Supplied information below:

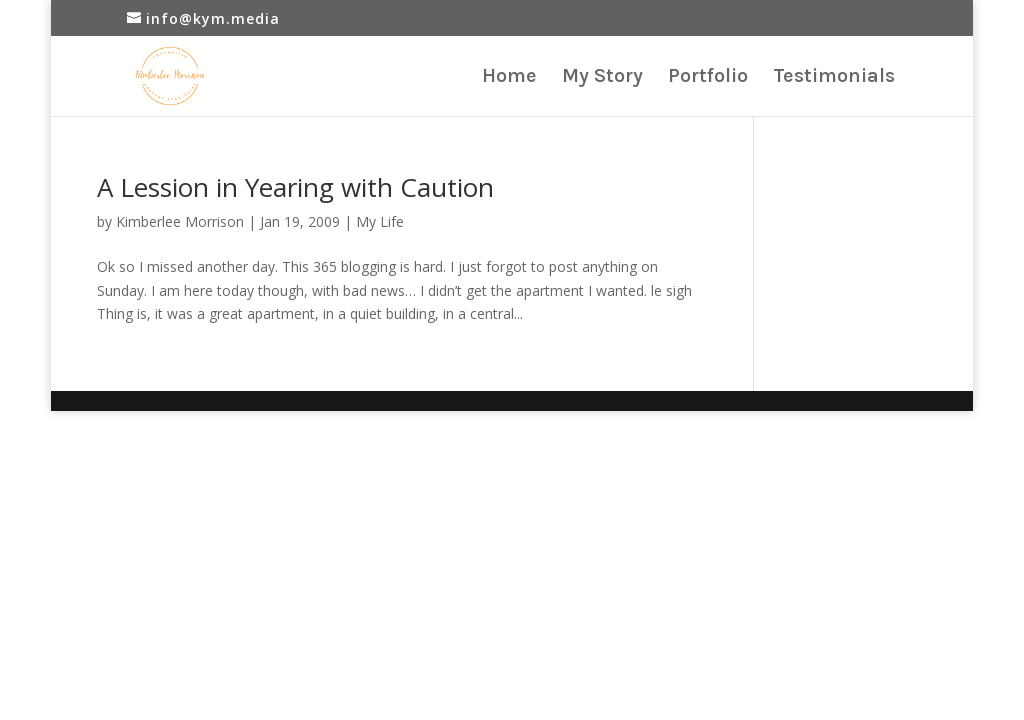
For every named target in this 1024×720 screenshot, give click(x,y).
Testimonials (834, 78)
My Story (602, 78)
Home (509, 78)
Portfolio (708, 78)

End of Supplied information.
Supplied information below:

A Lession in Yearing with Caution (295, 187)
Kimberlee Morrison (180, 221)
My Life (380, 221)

End of Supplied information.

An exact, complete copy of the lines above from the one with "A Lession in Yearing with Caution (295, 187)" through the one with "My Life (380, 221)" is the whole answer.

--- Finished exercise ---
A Lession in Yearing with Caution (295, 187)
Kimberlee Morrison (180, 221)
My Life (380, 221)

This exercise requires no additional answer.